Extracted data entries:
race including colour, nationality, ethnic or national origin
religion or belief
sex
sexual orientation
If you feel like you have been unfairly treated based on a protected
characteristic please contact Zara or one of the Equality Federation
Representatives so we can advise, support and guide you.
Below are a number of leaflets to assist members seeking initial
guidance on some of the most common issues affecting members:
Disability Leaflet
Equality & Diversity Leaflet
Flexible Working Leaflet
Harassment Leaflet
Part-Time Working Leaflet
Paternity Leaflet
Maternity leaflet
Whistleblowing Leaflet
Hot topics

---

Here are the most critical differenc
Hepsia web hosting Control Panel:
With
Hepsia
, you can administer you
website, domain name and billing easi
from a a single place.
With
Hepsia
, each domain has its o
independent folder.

* * *

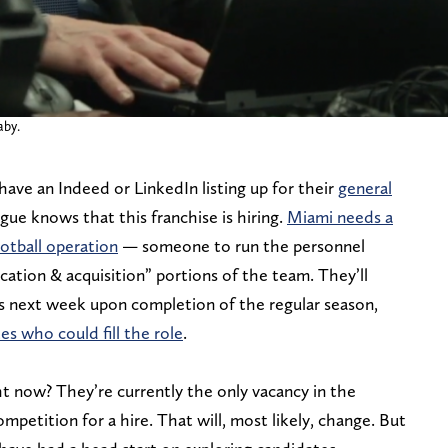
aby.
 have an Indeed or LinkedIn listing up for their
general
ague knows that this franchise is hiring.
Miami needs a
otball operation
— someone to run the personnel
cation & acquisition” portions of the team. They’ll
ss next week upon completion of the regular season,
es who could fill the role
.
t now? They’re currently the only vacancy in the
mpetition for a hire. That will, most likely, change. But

_Instructions for the task:_ A complete answer gives every line of the records holding "most".

_Your solution:_
guidance on some of the most common issues affecting members:
Here are the most critical differenc
mpetition for a hire. That will, most likely, change. But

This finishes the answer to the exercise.